Simulating the flocking of birds, the schooling of fish, the swarming of insects, or the herding of animals can be achieved with just a few simple rules. Each agent in the simulation, called boids, steers according to the the other boids that are close to it, its neighborhood. Different rules can be used some common ones are:

- Separation: boids want space between them and neighbors
- Alignment: boids want to move in the same direction as neighbors
- Cohesion: boids want to be near their neighbors
- Goal: boids want to move to a goal
- Inertia: boids want to keep moving in the same direction

Each of these rules can be turned into a direction to move with the following equations:

$$\vec{s} = \frac{\sum_{j=1}^{n} \vec{p_j} - \vec{p}}{-n}$$

$$\vec{a} = \frac{\sum_{j=1}^{n} \vec{d_j}}{n}$$

$$\vec{c} = \frac{\sum_{j=1}^{n} \vec{p_j}}{n} - \vec{p}$$

$$\vec{g} = \vec{l} - \vec{p}$$

$$\vec{i} = \vec{d}$$

Where $\vec{s}$, $\vec{a}$, $\vec{c}$, $\vec{g}$, and $\vec{i}$ are the directions for a boid to move produced by the separation, alignment, cohesion, and goal rules. The vectors $\vec{p}$ and $\vec{d}$ are the position and direction of movement of a boid, $\vec{p_j}$ and $\vec{d_j}$ are the position and direction of the *j*^{th} boid in a boid’s neighborhood, and $\vec{l}$ is the location of the boid’s goal.

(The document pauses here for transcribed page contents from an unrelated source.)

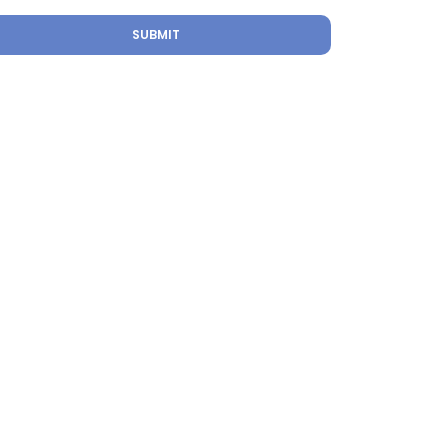
SUBMIT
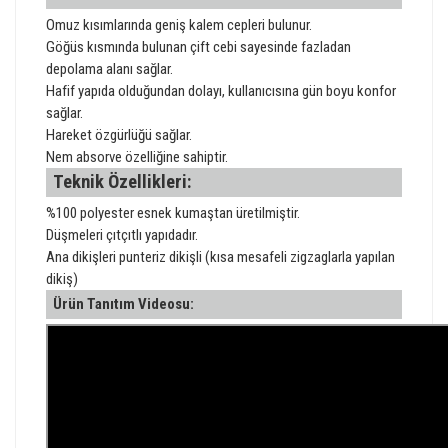
Omuz kısımlarında geniş kalem cepleri bulunur.
Göğüs kısmında bulunan çift cebi sayesinde fazladan
depolama alanı sağlar.
Hafif yapıda olduğundan dolayı, kullanıcısına gün boyu konfor
sağlar.
Hareket özgürlüğü sağlar.
Nem absorve özelliğine sahiptir.
Teknik Özellikleri:
%100 polyester esnek kumaştan üretilmiştir.
Düşmeleri çıtçıtlı yapıdadır.
Ana dikişleri punteriz dikişli (kısa mesafeli zigzaglarla yapılan
dikiş)
Ürün Tanıtım Videosu:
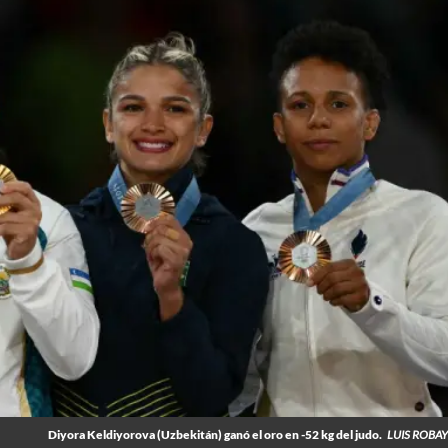
Diyora Keldiyorova (Uzbekitán) ganó el oro en -52 kg del judo.
LUIS ROBA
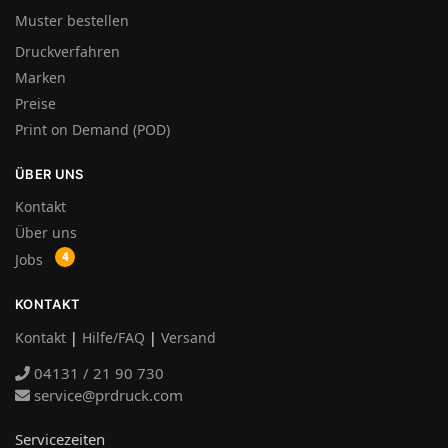
Muster bestellen
Druckverfahren
Marken
Preise
Print on Demand (POD)
ÜBER UNS
Kontakt
Über uns
Jobs
KONTAKT
Kontakt
|
Hilfe/FAQ
|
Versand
04131 / 21 90 730
service@prdruck.com
Servicezeiten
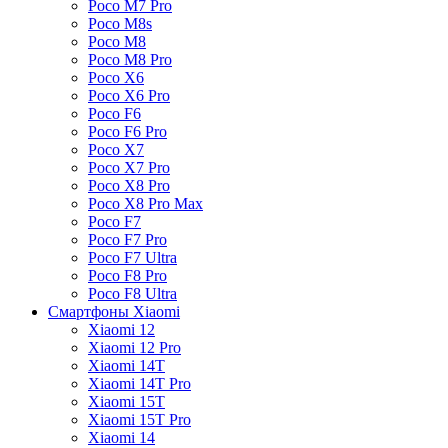
Poco M7 Pro
Poco M8s
Poco M8
Poco M8 Pro
Poco X6
Poco X6 Pro
Poco F6
Poco F6 Pro
Poco X7
Poco X7 Pro
Poco X8 Pro
Poco X8 Pro Max
Poco F7
Poco F7 Pro
Poco F7 Ultra
Poco F8 Pro
Poco F8 Ultra
Смартфоны Xiaomi
Xiaomi 12
Xiaomi 12 Pro
Xiaomi 14T
Xiaomi 14T Pro
Xiaomi 15T
Xiaomi 15T Pro
Xiaomi 14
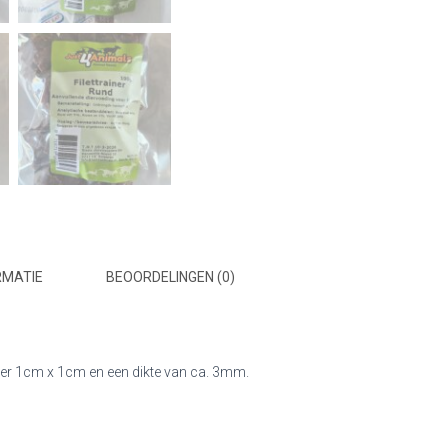
RMATIE
BEOORDELINGEN (0)
veer 1cm x 1cm en een dikte van ca. 3mm.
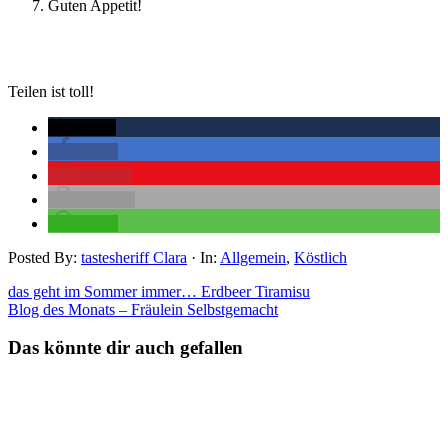
Guten Appetit!
Teilen ist toll!
twittern
teilen
merken
drucken
teilen
Posted By:
tastesheriff Clara
·
In:
Allgemein
,
Köstlich
das geht im Sommer immer… Erdbeer Tiramisu
Blog des Monats – Fräulein Selbstgemacht
Das könnte dir auch gefallen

Often these different rules are in conflict. To combine the direction produced by all of the rules they are normalized and weighted, so that some are more important and others are less important, and summed together to produce one direction using the equation:

$$\vec{d'} = \hat{s}w_s + \hat{a}w_a + \hat{c}w_c + \hat{g}w_g + \hat{i}w_i$$

Where $\vec{d'}$ is the boid’s new direction of movement and *w*_{s}, *w*_{a}, *w*_{c}, *w*_{g}, and *w*_{i} are the weights of each of the separation, alignment, cohesion, goal, and inertia rules. The larger a weight is, the more it contributes to the boids direction of movement in comparison to the other weights. If there are no other boids in a boid’s neighborhood, then the separation, alignment, and cohesion weights should be set to zero when computing the new direction. Different weights will produce different flocking behaviors. For example, increasing the cohesion weight will decrease the distance between boids and shrink the overall size of the flock.

The new position of a boid can be calculated from the direction using the following equation:

$$\vec{p'} = \hat{d'}(r * t) + \vec{p}$$

Where $\vec{p'}$ is the boid’s new position, $\vec{p}$ is the boid’s current position, *r* is the boid’s rate of movement, or speed, in units per second, and *t* is the amount of time that has elapsed since the boid’s position was last updated, in seconds.

#### Details

Create a program that simulates a two-dimensional flock (or school or swarm or herd) using the boids algorithm. The program should use OpenGL to draw the flock as triangles. The goal of all of the boids in the flock should be the same, the location of the user’s mouse.

The program must use a hash table, implemented as a two-dimensional array of lists, to store all of the boids. The size of the two-dimensional array should correspond to the size of a boid’s neighborhood so that the entirety of a boid’s neighborhood can be found in the nine hash table cells that are nearest to a boid.

Draw a boid as a triangle pointed in the direction of its movement. Draw the same triangle for every boid and use the `glRotatef`

and `glTranslatef`

functions to rotate and translate each to the correct orientation and position. To calculate the rotation angle use the `atan2(direction_y, direction_x)`

function in the `cmath`

library. Note, this function returns the number of degrees in radians of the specified direction vector but the `glRotatef`

function takes an angle in degrees.

### Extra Credit

Boids are used to simulate flocking behavior in video games and movies, but they can also be used for more practical purposes. They can be used to model the movements of people. This can be useful for testing architectural designs to improve safety during evacuations. To model people in a building, the boids will also need to avoid obstacle. Add obstacle to the simulation, triangles that do not move, that the boids will move away from if they get too close.

### Collaboration

You may collaborate with a partner on this assignment. If you do, both partners must work on the same computer and actively contribute to **every** line of code. Only one partner needs to submit code, but both partners names should be in the code.

### Grading

The project will be graded according to the following weights:

20% - Style, design, and documentation

20% - Test cases (and assertions)

10% - Has a hash table implemented as a two-dimensional array of lists

10% - Draws boids as triangles

10% - Updates boids’ position every frame of animation

10% - Updates boids’ position using rules

10% - Boids move toward the mouse

10% - Boids demonstrate flocking behavior

### Submission

Submit all file for your program on the course Inquire page before class on Monday, April 30^{th}.